Problem description:
When writing out the listing below, reproduce every word exactly and skip the pictures.

Entries provided:
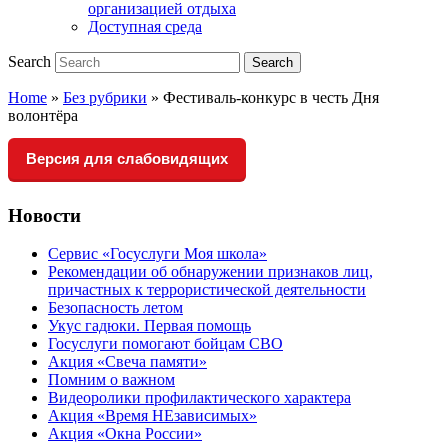
организацией отдыха
Доступная среда
Search
Search
Home
»
Без рубрики
»
Фестиваль-конкурс в честь Дня
волонтёра
Версия для слабовидящих
Новости
Сервис «Госуслуги Моя школа»
Рекомендации об обнаружении признаков лиц,
причастных к террористической деятельности
Безопасность летом
Укус гадюки. Первая помощь
Госуслуги помогают бойцам СВО
Акция «Свеча памяти»
Помним о важном
Видеоролики профилактического характера
Акция «Время НЕзависимых»
Акция «Окна России»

Problem solution:
организацией отдыха
Доступная среда
Search
Search
Home
»
Без рубрики
»
Фестиваль-конкурс в честь Дня
волонтёра
Версия для слабовидящих
Новости
Сервис «Госуслуги Моя школа»
Рекомендации об обнаружении признаков лиц,
причастных к террористической деятельности
Безопасность летом
Укус гадюки. Первая помощь
Госуслуги помогают бойцам СВО
Акция «Свеча памяти»
Помним о важном
Видеоролики профилактического характера
Акция «Время НЕзависимых»
Акция «Окна России»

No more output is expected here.